The World Is J-Curved

By Ian Bremmer
Sunday, October 1, 2006

U.S. officials threatening to isolate Iran from the international community may want to take their cue from the Iranian leadership, which is doing a fine job of purging the Islamic Republic of foreign influences all on its own. Last December, President Mahmoud Ahmadinejad banned Western music from state-run television and radio. And in mid-May, his government announced plans to increase the number of stations capable of blocking foreign satellite broadcasts from 50 to 300 within two years. Just as its government was making the airwaves safe for theocracy, Secretary of State Condoleezza Rice again threatened Iran with "isolation from the international community."

Similarly, the Bush administration insists that if Kim Jong Il's government would dismantle its nuclear program, the U.S. government would support North Korea's integration into the family of nations. If it refuses, Washington will "further deepen North Korea's isolation," Rice said.

What the United States seems not to recognize is that the world's most repressive regimes depend on isolation to survive; they are stable precisely because they are closed. Kim knows he must hide North Korea from the outside world, and the outside world from North Koreans. If half the people of North Korea watched 30 minutes of CNN (or al-Jazeera, for that matter) and fully understood the damage wrought by their government's catastrophic policies and brutality -- or the contrasting standards of living in Japan and South Korea -- Kim's regime might not survive. Threatening that regime with isolation is like threatening a drowning man with a lifeboat.

So, what is the best way to transform a stable but closed state into a stable and open one? Historically, such transformations have required countries to go through a dangerous period of turmoil. Some states, such as South Africa, survive the transition. Others, such as the Soviet Union and Yugoslavia, do not.

In the Middle East, the Bush administration is seeking to spread democracy and free markets -- in essence, to transform closed states into open ones. But imposing such a transformation from the outside is likely to exacerbate the transitional turmoil, as U.S. troops in Iraq are discovering every day. It's easy to push a closed state into instability; it's much tougher to help its citizens build a new political stability based on openness.

Imagine a graph that charts a country's stability on the vertical axis and its openness (both within the country and to the world) on the horizontal one. If each nation appears as a point on the graph, the resulting pattern looks very much like the letter J. Nations higher on the graph are more stable; those lower are less stable. Nations to the right of the dip in the J are more open; those to the left are less open. This simple J curve captures many of the dilemmas inherent in global politics today.

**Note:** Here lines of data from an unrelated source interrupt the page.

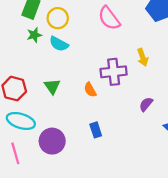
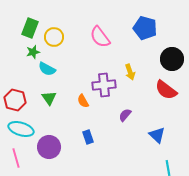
cyan semicircle: (59, 44) -> (47, 69), moved
purple semicircle: (146, 104) -> (125, 115), moved

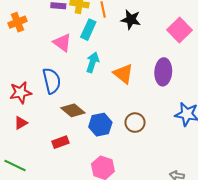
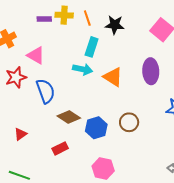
cyan rectangle: (88, 30) -> (92, 47), moved
pink triangle: (62, 43) -> (36, 55), moved
cyan arrow: (93, 62) -> (83, 69), turned 90
red star: (21, 92) -> (16, 77), moved

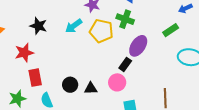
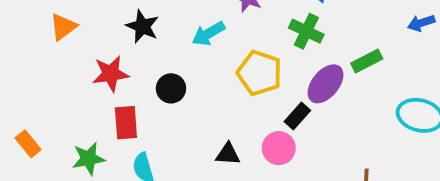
green rectangle: (171, 30) -> (367, 61), moved
yellow pentagon: (101, 31) -> (259, 73), moved
black circle: (70, 85) -> (171, 88), moved

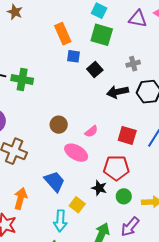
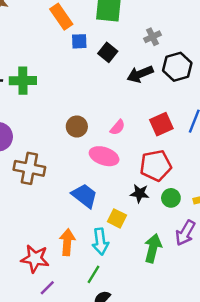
red square: (127, 135) -> (161, 124), turned -30
orange arrow: (20, 199) -> (67, 242), moved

A state's stability depends on its capacity to withstand shocks and avoid producing them. For instance, when the July presidential election in Mexico resulted in a close vote, recount demands and massive protests in Mexico City, local and foreign investors largely shrugged off the controversy. Why? Over the past several years, the country's political, financial and legal institutions have gained greater public confidence. The government is more competent, and the middle class is growing. Mexico experienced a political shock, but the election revealed the country's underlying political stability.

A country's openness, meanwhile, is the extent to which the state allows people, ideas, information and goods to flow freely across and within its borders. Are foreign books translated into the local language? Can citizens tap independent local, national and international media? Can they travel outside the country? Is foreign investment permitted? Can citizens communicate and conduct business freely?

Open and stable countries on the right side of the J curve have a collective interest in opening up the closed states on the left side. But the most powerful agents for change in any society are the people living in it. Democratizing North Korea from the outside is not a realistic short-term goal. Instead, the gradual infiltration into North Korea of communications technology -- such as cellphones, the Internet, satellite dishes and text-messaging equipment -- is more likely to undermine authoritarian rule from within over time. Consider the recent official reaction in North Korea when discarded VCRs and contraband tapes of South Korean soap operas made it across the border from China. The tapes reportedly became so popular that state-run television warned citizens not to imitate South Korean slang or hairstyles.

Unfortunately, U.S. policy too often helps authoritarian governments isolate their people. The French firm Alcatel recently upgraded Iran's telecom network and provided the country with its first high-speed DSL Internet connections. But when the company began merger talks with the U.S. firm Lucent, some lawmakers here criticized Alcatel's ties with Iran. Wiring the country allowed Iranians to better communicate with one another and the outside world. Instead of condemning the effort, Washington should find ways to imitate it.

Even limited trade ties between open and closed states improve communication between people within and across national boundaries. By inviting countries such as Iran, Russia and Saudi Arabia to join the World Trade Organization, open states can help reinforce the growth of middle classes and create rising expectations for further opening. It won't happen overnight; Cuba and Burma are already WTO members. But it's a first step in a long-term effort.

In the short term, however, it can also be a tremendously destabilizing effort. For a closed stable country to become an open stable one, it must pass through the dip in the J curve -- a transition of greater openness combined with dangerous instability. Is the world ready for open national elections in Pakistan, for example? In Egypt? If fair elections took place next month in China, would the country become more stable or less so?